** Opening DATA block **
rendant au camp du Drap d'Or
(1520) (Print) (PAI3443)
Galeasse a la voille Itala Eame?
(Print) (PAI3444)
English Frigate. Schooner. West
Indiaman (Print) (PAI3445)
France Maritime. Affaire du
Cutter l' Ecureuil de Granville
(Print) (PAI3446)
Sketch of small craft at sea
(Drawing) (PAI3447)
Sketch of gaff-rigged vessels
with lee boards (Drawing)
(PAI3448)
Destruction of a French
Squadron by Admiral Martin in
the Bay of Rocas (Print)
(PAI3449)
** Closing DATA block **
Reproduce exactly the lines from the one containing "Galeasse a la voille Itala Eame?" through the last line of the records, both included, and nothing else.

**RESULT FOR THIS TASK:**
Galeasse a la voille Itala Eame?
(Print) (PAI3444)
English Frigate. Schooner. West
Indiaman (Print) (PAI3445)
France Maritime. Affaire du
Cutter l' Ecureuil de Granville
(Print) (PAI3446)
Sketch of small craft at sea
(Drawing) (PAI3447)
Sketch of gaff-rigged vessels
with lee boards (Drawing)
(PAI3448)
Destruction of a French
Squadron by Admiral Martin in
the Bay of Rocas (Print)
(PAI3449)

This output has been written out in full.